Итак, вскоре они покинули улицу Сына, чтобы больше уже не портить ее вида, и тесными, убогими переулками добрались до подворья, которое называлось "Сиппарский двор", так как хозяином его был один халдеянин из Сиппара-на-Евфрате и останавливались здесь преимущественно халдеяне, хотя бывали и всякие другие постояльцы. Двором же оно называлось потому, что и впрямь представляло собой почти не что иное, как двор с колодцем, такой же грязный, шумный, зловонный, оглашаемый мычаньем скота, перебранкой жильцов и брякотней скоморохов, как заезжий двор в Менфе; в тот же вечер старик устроил там небольшое торжище, оказавшееся весьма бойким.

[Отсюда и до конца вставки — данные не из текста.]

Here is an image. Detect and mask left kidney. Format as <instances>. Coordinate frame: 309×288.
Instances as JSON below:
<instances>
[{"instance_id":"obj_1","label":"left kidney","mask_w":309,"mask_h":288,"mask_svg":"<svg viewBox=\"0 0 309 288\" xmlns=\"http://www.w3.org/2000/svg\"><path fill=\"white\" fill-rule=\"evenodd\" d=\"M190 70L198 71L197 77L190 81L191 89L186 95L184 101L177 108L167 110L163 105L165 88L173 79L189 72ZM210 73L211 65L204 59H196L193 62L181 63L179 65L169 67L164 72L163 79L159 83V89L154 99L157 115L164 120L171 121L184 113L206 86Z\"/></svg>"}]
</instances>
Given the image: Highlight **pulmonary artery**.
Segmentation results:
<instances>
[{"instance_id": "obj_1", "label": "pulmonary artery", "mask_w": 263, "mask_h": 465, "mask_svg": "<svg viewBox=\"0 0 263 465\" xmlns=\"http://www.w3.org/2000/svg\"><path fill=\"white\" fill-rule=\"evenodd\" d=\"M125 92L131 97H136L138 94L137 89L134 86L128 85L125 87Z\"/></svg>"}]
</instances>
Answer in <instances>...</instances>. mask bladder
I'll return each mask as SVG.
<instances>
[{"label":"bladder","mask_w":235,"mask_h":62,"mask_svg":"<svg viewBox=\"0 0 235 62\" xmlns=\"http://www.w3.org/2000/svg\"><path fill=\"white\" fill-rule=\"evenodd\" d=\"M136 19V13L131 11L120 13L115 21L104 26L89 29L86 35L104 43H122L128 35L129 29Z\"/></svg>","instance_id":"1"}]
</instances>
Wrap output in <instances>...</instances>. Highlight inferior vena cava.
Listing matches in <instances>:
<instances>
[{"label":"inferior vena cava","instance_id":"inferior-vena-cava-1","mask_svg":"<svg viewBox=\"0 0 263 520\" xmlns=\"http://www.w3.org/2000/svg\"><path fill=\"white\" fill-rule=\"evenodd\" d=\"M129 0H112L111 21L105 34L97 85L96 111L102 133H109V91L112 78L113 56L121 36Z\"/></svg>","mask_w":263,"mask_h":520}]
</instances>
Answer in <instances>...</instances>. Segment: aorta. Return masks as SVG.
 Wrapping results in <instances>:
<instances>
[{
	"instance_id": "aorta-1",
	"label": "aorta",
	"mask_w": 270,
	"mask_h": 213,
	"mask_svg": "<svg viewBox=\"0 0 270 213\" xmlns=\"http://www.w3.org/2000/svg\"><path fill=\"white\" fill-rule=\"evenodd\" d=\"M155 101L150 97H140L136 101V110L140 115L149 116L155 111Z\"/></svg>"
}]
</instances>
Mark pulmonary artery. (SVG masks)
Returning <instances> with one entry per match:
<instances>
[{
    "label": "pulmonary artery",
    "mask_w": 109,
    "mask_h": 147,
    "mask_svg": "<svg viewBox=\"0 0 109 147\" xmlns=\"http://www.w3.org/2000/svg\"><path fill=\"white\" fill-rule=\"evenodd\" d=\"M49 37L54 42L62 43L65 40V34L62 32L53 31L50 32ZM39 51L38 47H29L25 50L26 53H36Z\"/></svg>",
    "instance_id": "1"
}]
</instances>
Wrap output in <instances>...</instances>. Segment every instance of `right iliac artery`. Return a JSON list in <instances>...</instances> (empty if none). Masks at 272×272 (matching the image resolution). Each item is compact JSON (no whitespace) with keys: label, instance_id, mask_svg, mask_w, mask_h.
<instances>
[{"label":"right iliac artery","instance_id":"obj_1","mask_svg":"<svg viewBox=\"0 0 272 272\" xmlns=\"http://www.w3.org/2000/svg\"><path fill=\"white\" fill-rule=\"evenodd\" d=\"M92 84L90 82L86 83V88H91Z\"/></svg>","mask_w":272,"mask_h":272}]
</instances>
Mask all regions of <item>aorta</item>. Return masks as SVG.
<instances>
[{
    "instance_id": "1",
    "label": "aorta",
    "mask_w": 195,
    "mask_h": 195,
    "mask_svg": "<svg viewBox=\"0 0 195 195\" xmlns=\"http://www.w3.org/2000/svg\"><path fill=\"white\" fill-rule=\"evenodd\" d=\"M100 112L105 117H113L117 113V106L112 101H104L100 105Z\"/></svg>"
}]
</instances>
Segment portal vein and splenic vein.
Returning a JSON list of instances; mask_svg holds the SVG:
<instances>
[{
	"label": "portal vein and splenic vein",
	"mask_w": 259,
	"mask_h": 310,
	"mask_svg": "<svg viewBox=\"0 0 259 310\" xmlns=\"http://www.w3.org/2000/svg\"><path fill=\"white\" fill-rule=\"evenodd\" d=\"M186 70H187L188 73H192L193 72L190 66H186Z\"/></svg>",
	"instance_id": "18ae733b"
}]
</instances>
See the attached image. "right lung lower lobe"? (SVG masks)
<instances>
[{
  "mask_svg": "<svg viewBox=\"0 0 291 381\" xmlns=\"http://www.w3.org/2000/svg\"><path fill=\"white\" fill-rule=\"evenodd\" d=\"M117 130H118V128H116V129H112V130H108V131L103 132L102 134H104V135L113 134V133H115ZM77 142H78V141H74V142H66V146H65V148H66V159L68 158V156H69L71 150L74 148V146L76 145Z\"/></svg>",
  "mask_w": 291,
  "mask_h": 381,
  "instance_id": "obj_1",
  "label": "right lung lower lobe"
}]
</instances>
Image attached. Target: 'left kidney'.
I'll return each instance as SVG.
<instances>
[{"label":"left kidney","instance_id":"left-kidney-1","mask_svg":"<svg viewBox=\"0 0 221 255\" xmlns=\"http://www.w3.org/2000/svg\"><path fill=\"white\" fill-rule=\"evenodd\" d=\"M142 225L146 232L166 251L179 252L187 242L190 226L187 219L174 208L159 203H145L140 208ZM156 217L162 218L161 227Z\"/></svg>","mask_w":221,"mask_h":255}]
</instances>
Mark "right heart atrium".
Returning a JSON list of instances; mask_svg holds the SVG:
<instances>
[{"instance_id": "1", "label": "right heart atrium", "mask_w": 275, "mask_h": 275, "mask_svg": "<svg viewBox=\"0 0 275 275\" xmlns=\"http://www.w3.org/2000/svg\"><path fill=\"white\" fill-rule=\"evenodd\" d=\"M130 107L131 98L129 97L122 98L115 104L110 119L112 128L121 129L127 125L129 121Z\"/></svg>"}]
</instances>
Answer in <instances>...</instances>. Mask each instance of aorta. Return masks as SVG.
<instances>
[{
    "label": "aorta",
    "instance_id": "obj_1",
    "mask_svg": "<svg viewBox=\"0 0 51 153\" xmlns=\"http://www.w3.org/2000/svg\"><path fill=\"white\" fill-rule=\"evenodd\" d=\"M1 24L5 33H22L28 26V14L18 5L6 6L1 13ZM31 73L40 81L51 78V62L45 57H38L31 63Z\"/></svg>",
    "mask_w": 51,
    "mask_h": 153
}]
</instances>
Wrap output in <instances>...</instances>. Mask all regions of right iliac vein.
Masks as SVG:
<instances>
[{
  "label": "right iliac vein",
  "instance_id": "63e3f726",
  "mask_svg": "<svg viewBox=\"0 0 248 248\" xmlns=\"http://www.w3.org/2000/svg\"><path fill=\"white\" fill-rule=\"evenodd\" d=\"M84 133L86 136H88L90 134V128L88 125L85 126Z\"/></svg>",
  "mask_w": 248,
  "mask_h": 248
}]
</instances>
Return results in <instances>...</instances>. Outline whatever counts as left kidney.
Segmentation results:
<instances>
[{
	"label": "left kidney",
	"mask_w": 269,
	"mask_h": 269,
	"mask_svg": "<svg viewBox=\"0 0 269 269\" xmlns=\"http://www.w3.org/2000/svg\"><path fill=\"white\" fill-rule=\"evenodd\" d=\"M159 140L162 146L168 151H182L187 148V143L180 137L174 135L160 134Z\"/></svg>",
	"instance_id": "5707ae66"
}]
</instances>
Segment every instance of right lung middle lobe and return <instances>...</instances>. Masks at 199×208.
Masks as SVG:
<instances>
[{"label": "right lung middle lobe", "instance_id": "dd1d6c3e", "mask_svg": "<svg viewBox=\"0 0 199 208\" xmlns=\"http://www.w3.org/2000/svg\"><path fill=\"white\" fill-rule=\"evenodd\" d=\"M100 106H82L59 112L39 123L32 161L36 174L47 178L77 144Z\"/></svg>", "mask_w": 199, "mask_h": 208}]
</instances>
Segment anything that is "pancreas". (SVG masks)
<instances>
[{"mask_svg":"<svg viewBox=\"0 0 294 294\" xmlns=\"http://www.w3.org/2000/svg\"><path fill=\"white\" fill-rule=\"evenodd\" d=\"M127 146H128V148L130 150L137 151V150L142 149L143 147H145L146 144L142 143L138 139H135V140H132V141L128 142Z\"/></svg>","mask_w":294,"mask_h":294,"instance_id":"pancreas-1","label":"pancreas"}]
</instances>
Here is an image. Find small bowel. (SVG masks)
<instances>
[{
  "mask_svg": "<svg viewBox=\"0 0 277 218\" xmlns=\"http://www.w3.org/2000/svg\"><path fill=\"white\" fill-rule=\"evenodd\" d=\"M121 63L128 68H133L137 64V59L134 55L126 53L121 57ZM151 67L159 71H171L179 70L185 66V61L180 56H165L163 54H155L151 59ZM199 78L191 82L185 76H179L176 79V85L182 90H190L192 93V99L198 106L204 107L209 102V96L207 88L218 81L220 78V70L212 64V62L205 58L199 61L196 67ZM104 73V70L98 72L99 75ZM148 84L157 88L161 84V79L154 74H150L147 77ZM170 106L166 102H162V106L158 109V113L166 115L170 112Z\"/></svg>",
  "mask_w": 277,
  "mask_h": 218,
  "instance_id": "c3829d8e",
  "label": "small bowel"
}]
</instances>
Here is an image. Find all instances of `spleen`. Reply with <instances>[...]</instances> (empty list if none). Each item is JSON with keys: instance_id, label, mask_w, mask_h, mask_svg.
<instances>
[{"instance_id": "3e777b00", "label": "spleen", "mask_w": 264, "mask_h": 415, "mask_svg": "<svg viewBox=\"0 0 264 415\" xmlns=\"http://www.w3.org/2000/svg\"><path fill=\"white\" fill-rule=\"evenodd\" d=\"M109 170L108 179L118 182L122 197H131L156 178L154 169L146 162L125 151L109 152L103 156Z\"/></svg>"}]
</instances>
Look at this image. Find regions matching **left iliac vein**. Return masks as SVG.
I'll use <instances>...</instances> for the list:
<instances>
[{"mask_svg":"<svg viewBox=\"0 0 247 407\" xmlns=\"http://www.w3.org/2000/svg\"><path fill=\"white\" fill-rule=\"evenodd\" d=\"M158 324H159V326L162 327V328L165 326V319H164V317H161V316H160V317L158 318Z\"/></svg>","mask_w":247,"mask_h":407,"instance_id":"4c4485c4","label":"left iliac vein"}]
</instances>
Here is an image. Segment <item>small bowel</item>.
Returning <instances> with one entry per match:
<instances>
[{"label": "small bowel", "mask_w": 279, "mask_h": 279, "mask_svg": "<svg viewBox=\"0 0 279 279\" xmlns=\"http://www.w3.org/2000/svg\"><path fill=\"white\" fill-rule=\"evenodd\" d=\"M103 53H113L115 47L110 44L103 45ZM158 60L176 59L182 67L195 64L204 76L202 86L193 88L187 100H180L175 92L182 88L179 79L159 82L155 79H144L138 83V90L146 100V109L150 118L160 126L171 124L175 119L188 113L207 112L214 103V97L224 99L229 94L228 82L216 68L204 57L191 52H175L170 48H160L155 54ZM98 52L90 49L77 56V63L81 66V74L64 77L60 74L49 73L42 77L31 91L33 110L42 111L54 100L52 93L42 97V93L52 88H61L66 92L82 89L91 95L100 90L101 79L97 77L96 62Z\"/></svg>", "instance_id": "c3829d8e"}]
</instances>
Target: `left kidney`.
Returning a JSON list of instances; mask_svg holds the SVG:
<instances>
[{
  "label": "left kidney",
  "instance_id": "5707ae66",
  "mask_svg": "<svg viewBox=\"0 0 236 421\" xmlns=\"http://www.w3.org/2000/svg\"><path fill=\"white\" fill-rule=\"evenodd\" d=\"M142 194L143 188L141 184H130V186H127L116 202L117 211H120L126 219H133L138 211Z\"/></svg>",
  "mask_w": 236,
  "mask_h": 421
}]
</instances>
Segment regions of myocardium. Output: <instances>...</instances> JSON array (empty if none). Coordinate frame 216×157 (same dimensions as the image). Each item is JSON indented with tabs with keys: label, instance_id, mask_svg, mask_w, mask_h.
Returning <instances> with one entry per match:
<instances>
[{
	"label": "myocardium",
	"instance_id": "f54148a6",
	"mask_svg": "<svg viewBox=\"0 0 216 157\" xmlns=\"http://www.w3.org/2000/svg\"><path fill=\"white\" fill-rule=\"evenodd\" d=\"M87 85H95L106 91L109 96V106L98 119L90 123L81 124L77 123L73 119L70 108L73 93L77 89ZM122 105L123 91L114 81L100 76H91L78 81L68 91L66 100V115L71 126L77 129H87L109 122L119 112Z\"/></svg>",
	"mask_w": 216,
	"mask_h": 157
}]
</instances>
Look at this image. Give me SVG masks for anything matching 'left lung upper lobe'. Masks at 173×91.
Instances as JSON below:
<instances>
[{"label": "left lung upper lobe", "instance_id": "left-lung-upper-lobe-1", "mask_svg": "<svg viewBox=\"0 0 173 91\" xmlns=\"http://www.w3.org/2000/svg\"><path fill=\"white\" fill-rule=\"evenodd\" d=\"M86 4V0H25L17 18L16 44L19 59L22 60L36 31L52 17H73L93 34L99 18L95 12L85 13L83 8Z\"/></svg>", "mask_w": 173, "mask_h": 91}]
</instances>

Когда же они, укрывшись плащами, поспали, причем каждому из них, кроме старика, который спал всю ночь, приходилось по очереди просыпаться и быть начеку, чтобы пестрые обитатели подворья не поживились их товаром и добром, а потом, после долгого стояния в очереди к колодцу, умылись и подкрепились халдейским утренним кушаньем, что здесь подавалось, мучным киселем с кунжутной приправой, который назывался "паппасу", старик, не глядя на Иосифа, сказал:
- Ну, вот, друзья мои, зять мой Мибсам, племянник Эфер и сыновья Кедар и Кедма! Отсюда мы двинемся со своими товарами и предложениями на восток, в сторону пустыни, где город барски редеет. Там у меня есть постоянные, высокорачительные покупатели, которые, как я смиренно надеюсь, приобретут у нас кое-что для своих кладовых и заплатят нам так, чтобы мы не только покрыли свои расходы, но и, получив справедливую прибыль, обогатились, как то положено на земле нам, купцам. Навьючьте же верблюдов и оседлайте мне моего, чтобы я вас повел!
Так они и поступили и направились из "Сиппарского двора" на восток, к садам богачей. Впереди шел Иосиф, ведя дромадера со стариком на длинном поводу.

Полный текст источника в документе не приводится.